In Step 2, we distinguish between label column and label rows from
values inside those tables. This time, the same supervised machine
learning approach is used, but the training data is different from
those in Step 1. In Step 3, after those label rows and label column
are identified, an elaborate procedure is applied to these complex
tables to ensure that semantically coherent labels are not
separated into multiple cells, or multiple distinct labels are not
squashed into a cell. The goal here is to associate each value with
their labels in the same column and the same row. The result of the
Step 3 is a list of attribute-value pairs. In Step 4, a rule-based
inference module goes through each attribute-value pairs and
identify the desirable ones to populate the officers and directors
database.
[0105] Before providing the details of those steps, we will first
describe the annotation for performing the supervised learning
employed in both Step 1 and Step 2.
[0106] Annotation Requirements: In the early stage of the project,
we originally categorized tables containing desired information
based on the overall information conveyed in each table, such as
"officer compensation" or "director committee assignment". We
annotate tables with the desired relations directly. In SEC
filings, the relation "name+title" might appear in various
categories of tables, which makes the original table categories
ineffective. In addition, there are too many variations of tables
in this domain which makes defining an effective closed set of
categories difficult. For example, Table 3 is a compensation table,
but it also contains job title information.
[0107] To make our system more robust against lexical variations
and table variations, we employed supervised machine learning in
Step 1 and Step 2. As we know in supervised learning, one of the
most challenging and time-consuming tasks is to obtain the labeled
examples. To make our approach reusable across different domains,
we developed a scheme that minimizes the human annotation effort
needed.
[0108] For the tables containing the desired information, the
exemplary embodiment uses the following annotations: [0109] 1.

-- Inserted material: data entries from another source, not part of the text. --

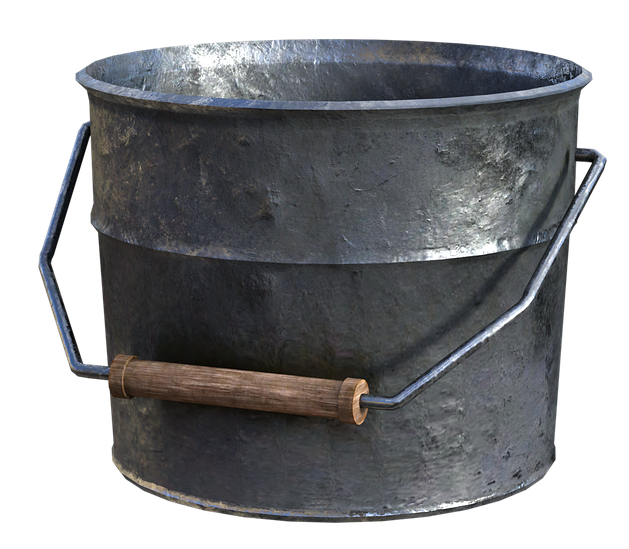 Where is `circular ends of wooden handle`? circular ends of wooden handle is located at coordinates (347, 389), (114, 369). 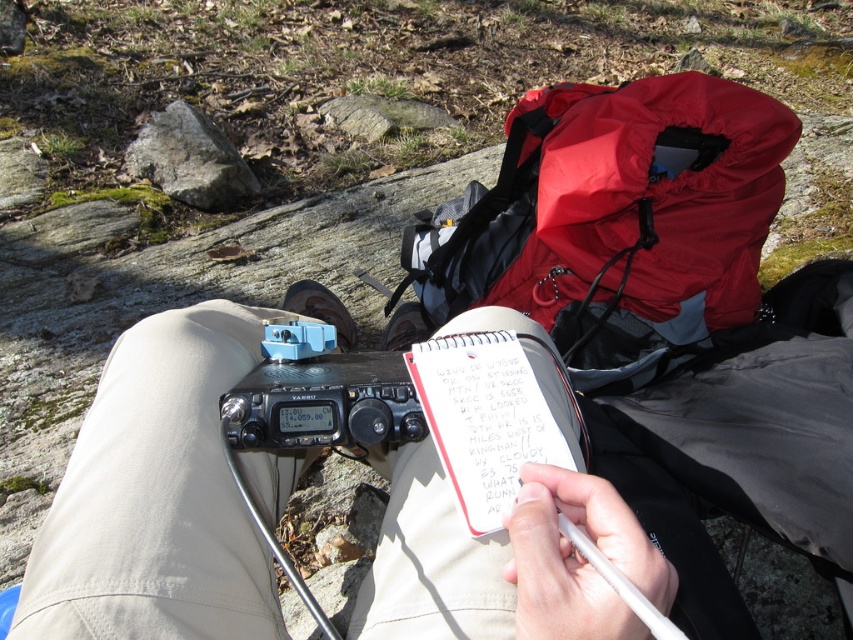 You are a hiker who needs to access the black plastic radio at center to check the weather forecast. However, the waterproof nylon backpack at upper right is blocking your view. Can you move the backpack to access the radio?

The black plastic radio at center is behind the waterproof nylon backpack at upper right, so you can move the backpack to access the radio.

You are a hiker who needs to retrieve your white paper notepad at center. There is a waterproof nylon backpack at upper right in the way. Can you reach the notepad without moving the backpack?

The waterproof nylon backpack at upper right is located above the white paper notepad at center, so you can reach the notepad without moving the backpack since it is positioned below the backpack.

You are planning to pack your camping gear and need to place the black plastic radio at center into the waterproof nylon backpack at upper right. Based on their sizes, will the radio fit inside the backpack?

The waterproof nylon backpack at upper right has a greater height compared to the black plastic radio at center, so the radio should fit inside the backpack since the backpack is taller than the radio. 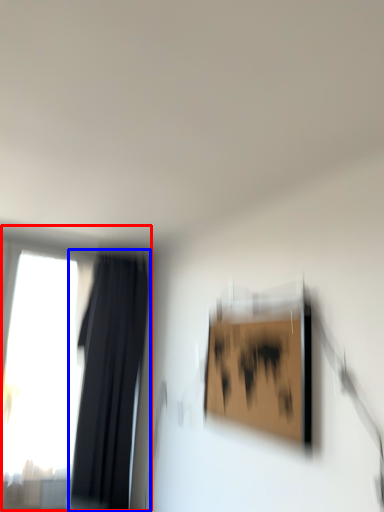 Question: Which of the following is the closest to the observer, window (highlighted by a red box) or curtain (highlighted by a blue box)?

Choices:
 (A) window
 (B) curtain

Answer: (B) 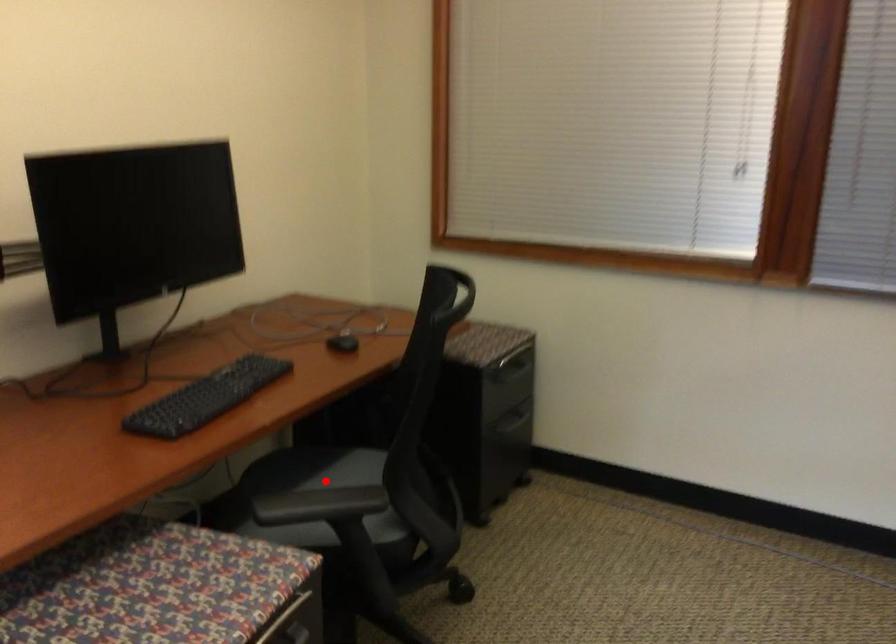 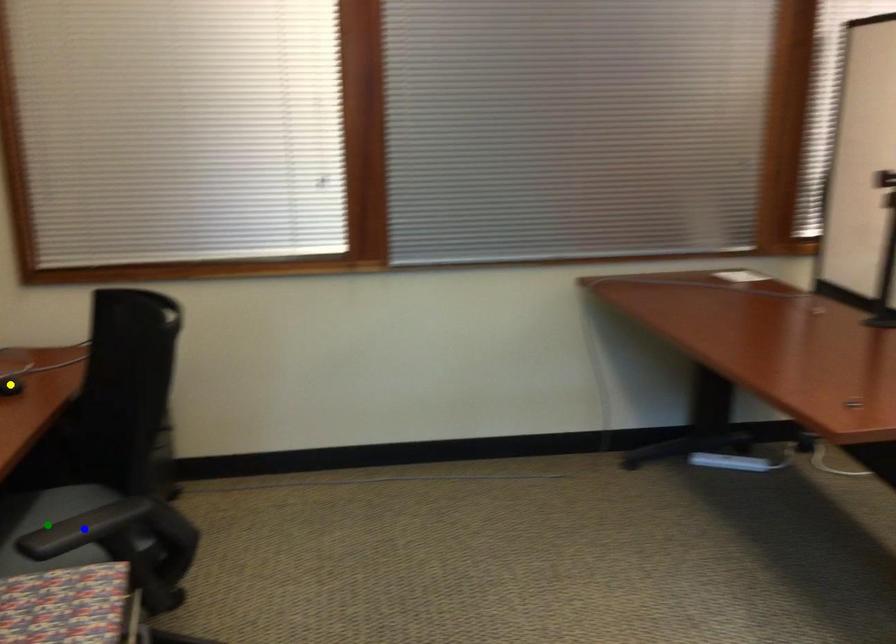 Question: I am providing you with two images of the same scene from different viewpoints. A red point is marked on the first image. You are given multiple points on the second image. Which point in image 2 is actually the same real-world point as the red point in image 1?

Choices:
 (A) yellow point
 (B) blue point
 (C) green point

Answer: (C) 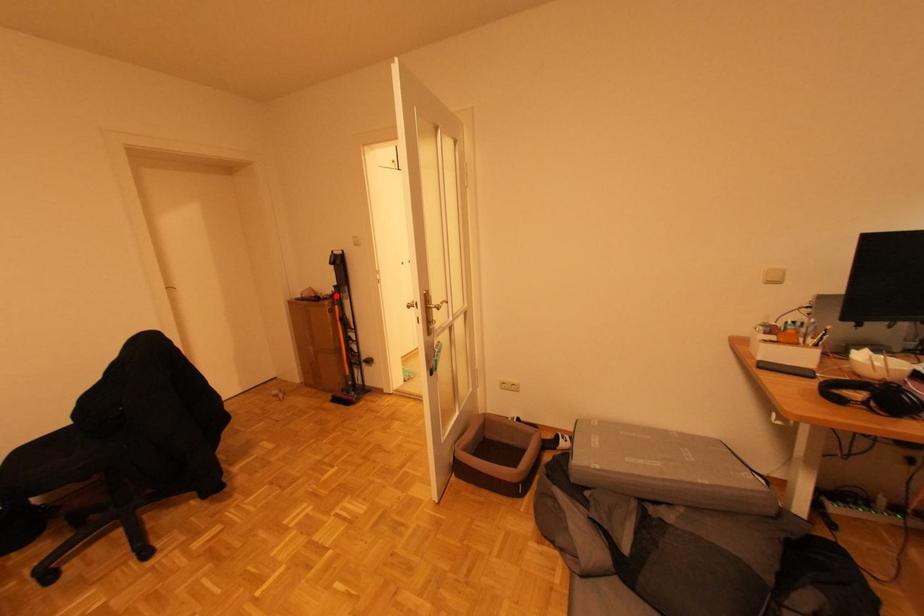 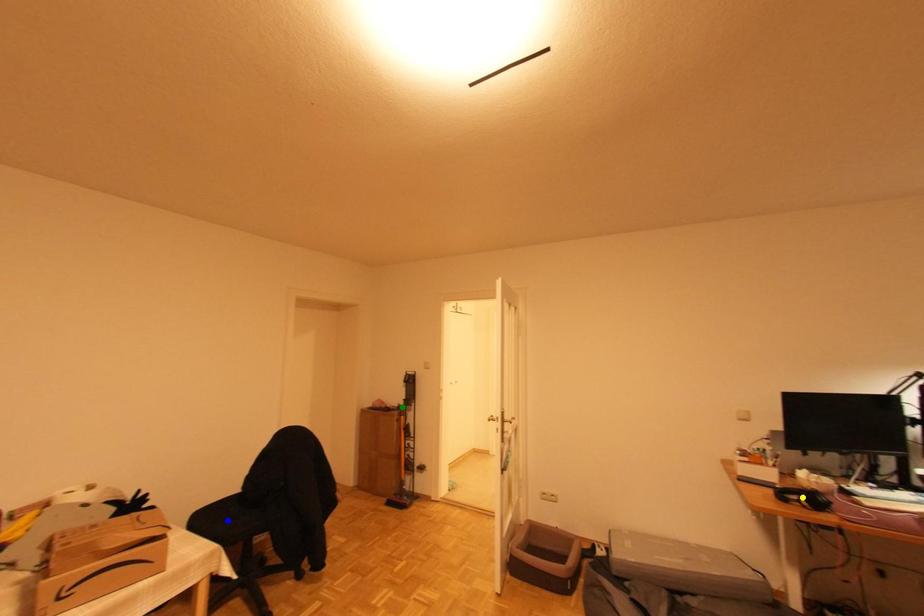 Question: I am providing you with two images of the same scene from different viewpoints. A red point is marked on the first image. You are given multiple points on the second image. In image 2, which mark is for the same physical point as the one in image 1?

Choices:
 (A) yellow point
 (B) blue point
 (C) green point

Answer: (C)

isGenuine: a flag indicates that this is a genuine table or a
non-genuine table. [0110] 2. relations: the relations that a table
contain, such as "name+title", "name+age", name+year+salary" or
"name+year+bonus", or a combination of them. [0111] 3.
isContinuous: a flag indicates that if this table is a continuation
of the previous genuine table. [0112] 4. lastLabelRow: the row
number of the last label row. [0113] 5. lastLabelColumn: the column
number of the last label column associated with each relation.
[0114] 6. valueColumn: the number of the column that contains the
desired values for each relation.
[0115] The specified relations are used as training instances to
build models for Step 1. The information lastLabelRow and
lastLabelColumn are used to build models to classify rows and
column as labels rows or columns in Step 2. In our guideline to
annotators, we specifically ask them to annotate the column number
of the last label column for each relation. The need for such
fine-grained annotation is best illustrated using an example. In
Table 3, for relation "name+title", the last label column is 1, the
column "name and principal position". But for relation
"name+year+bonus", the last label column is 3, "fiscal year". For
extracting multiple relations in a table, these relations might
share the same last label column, but this is not always the case.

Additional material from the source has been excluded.